Segment Start: Exercise data

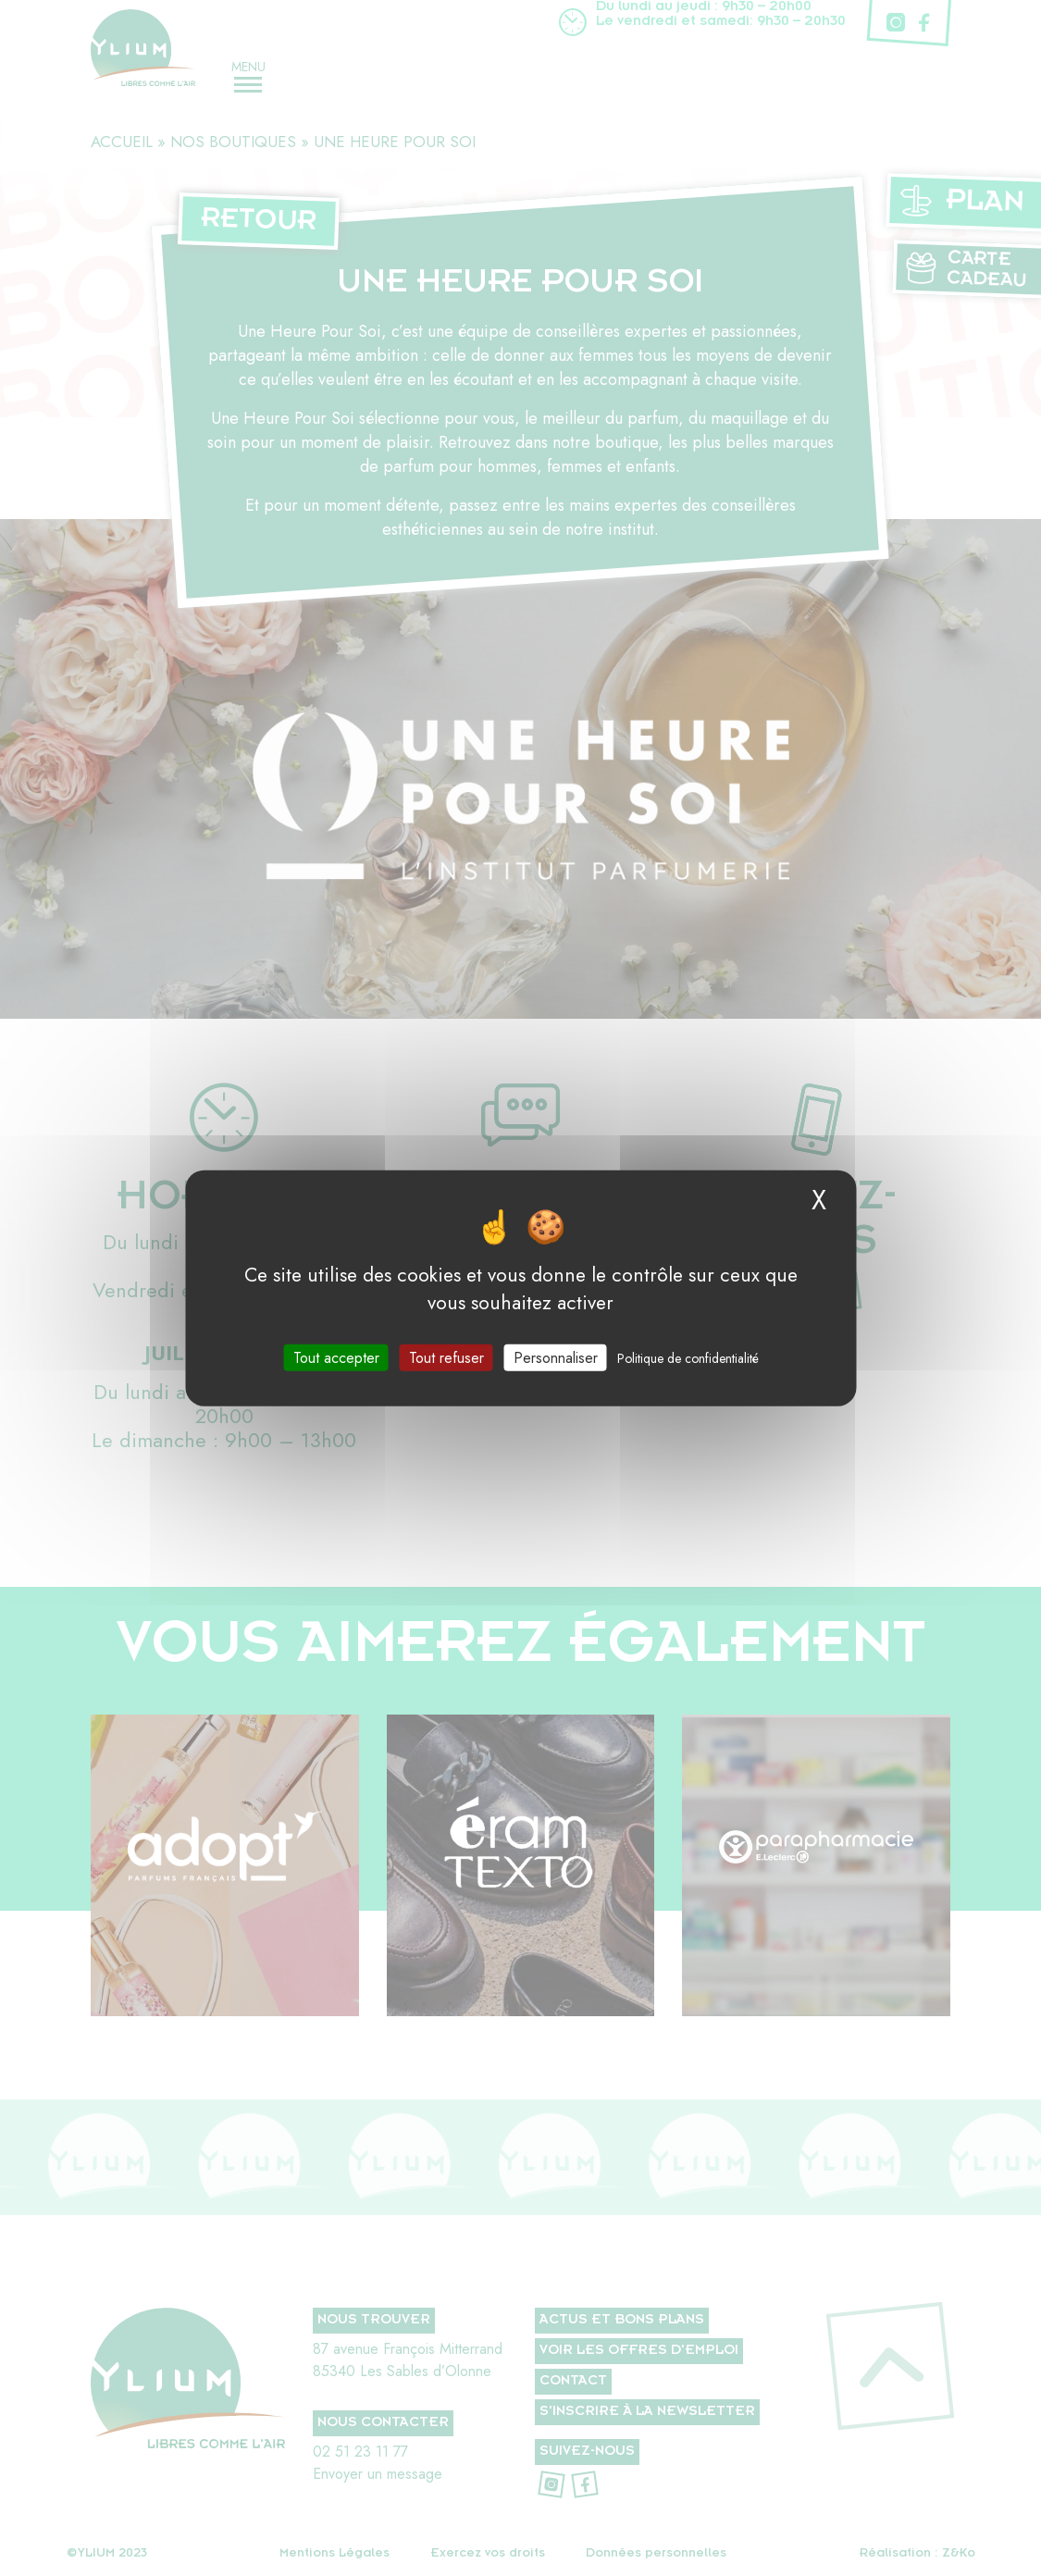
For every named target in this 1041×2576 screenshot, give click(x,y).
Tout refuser (446, 1357)
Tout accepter (336, 1357)
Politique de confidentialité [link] (688, 1357)
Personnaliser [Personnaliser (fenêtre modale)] (556, 1357)
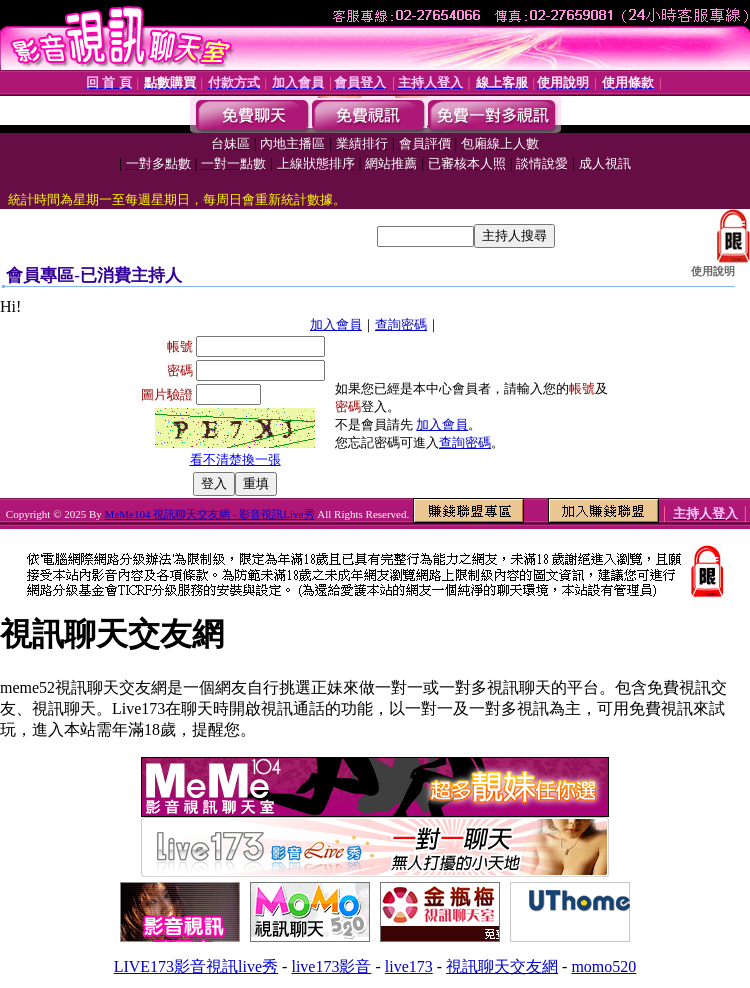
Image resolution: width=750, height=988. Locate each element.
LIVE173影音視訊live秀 (196, 966)
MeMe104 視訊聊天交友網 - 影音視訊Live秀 (210, 514)
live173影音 (331, 966)
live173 (409, 966)
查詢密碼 (401, 324)
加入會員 (336, 324)
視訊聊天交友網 (502, 966)
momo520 (603, 966)
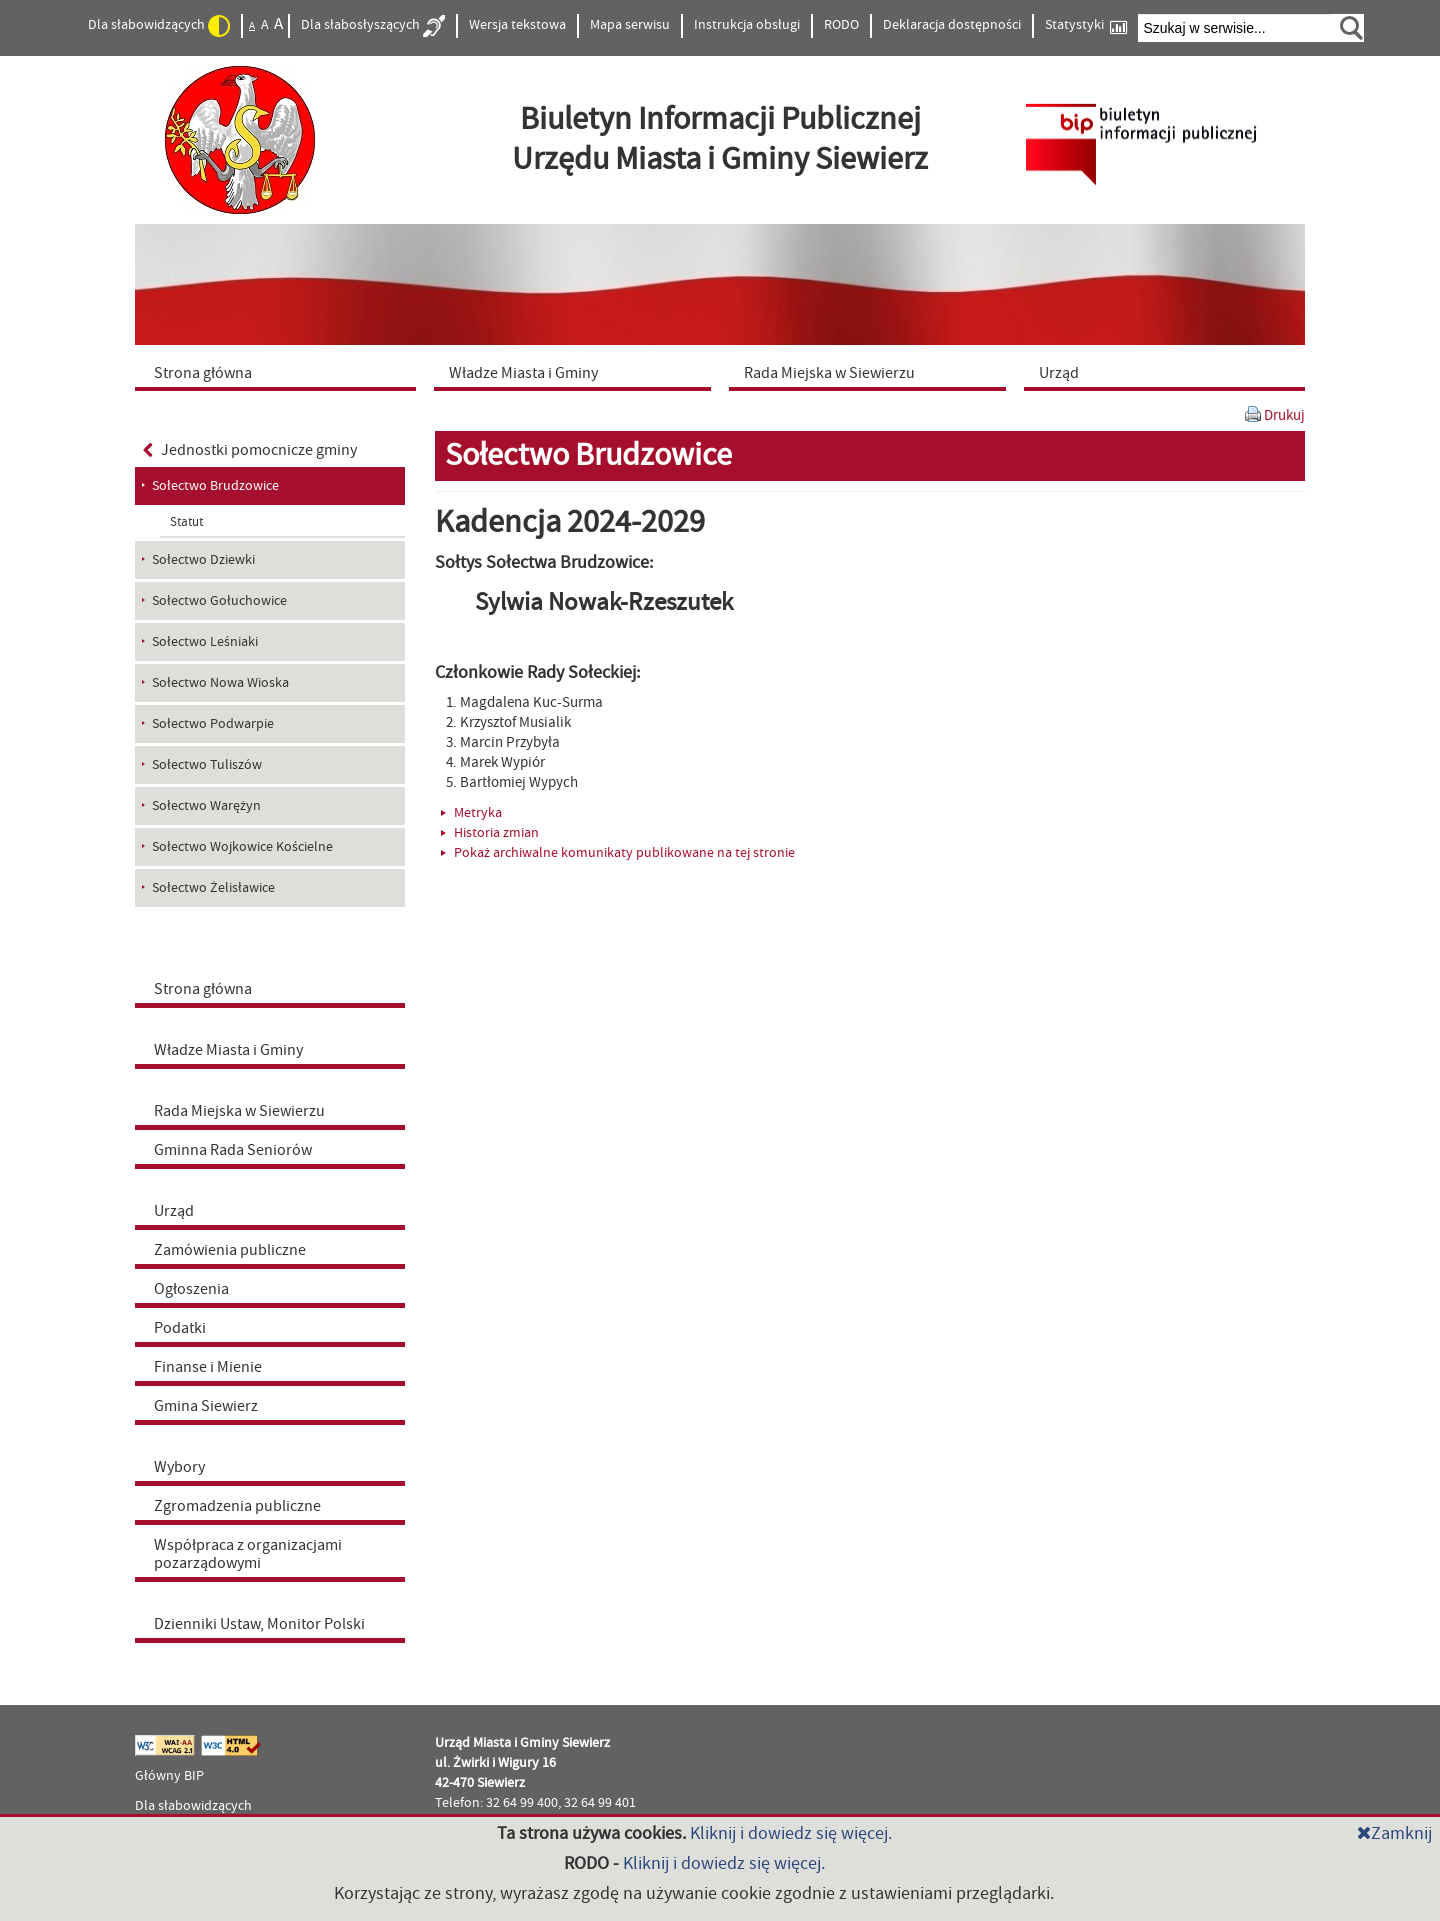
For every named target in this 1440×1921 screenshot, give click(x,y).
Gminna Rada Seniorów (233, 1150)
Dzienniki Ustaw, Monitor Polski (259, 1624)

Segment End: Exercise data

Action item: Print the listing word for word but skip its pictures.

Task output:
For every named target in this 1041×2576 screenshot, give click(x,y).
Tout refuser (446, 1357)
Tout accepter (336, 1357)
Politique de confidentialité [link] (688, 1357)
Personnaliser [Personnaliser (fenêtre modale)] (556, 1357)
Image resolution: width=750, height=988. Locate each element.
LIVE173影音視訊live秀 (196, 966)
MeMe104 視訊聊天交友網 - 影音視訊Live秀 (210, 514)
live173影音 (331, 966)
live173 (409, 966)
查詢密碼 (401, 324)
加入會員 (336, 324)
視訊聊天交友網 (502, 966)
momo520 (603, 966)
For every named target in this 1440×1921 screenshot, give click(x,y).
Gminna Rada Seniorów (233, 1150)
Dzienniki Ustaw, Monitor Polski (259, 1624)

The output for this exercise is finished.